▸ **Exercise brief**
Leaving every image behind, reproduce the records word for word.

▸ **Data section**

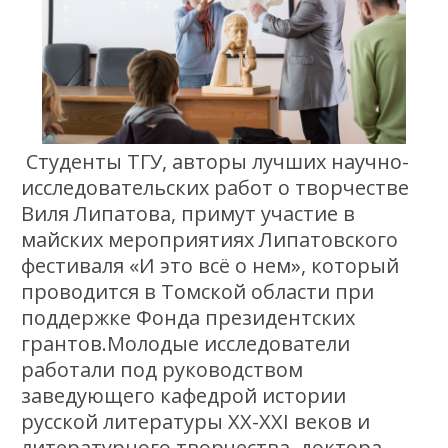
Студенты ТГУ, авторы лучших научно-
исследовательских работ о творчестве
Виля Липатова, примут участие в
майских мероприятиях Липатовского
фестиваля «И это всё о нем», который
проводится в Томской области при
поддержке Фонда президентских
грантов.Молодые исследователи
работали под руководством
заведующего кафедрой истории
русской литературы ХХ-XXI веков и
литературного творчества, доктора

▸ **Output of the exercise**
Студенты ТГУ, авторы лучших научно-
исследовательских работ о творчестве
Виля Липатова, примут участие в
майских мероприятиях Липатовского
фестиваля «И это всё о нем», который
проводится в Томской области при
поддержке Фонда президентских
грантов.Молодые исследователи
работали под руководством
заведующего кафедрой истории
русской литературы ХХ-XXI веков и
литературного творчества, доктора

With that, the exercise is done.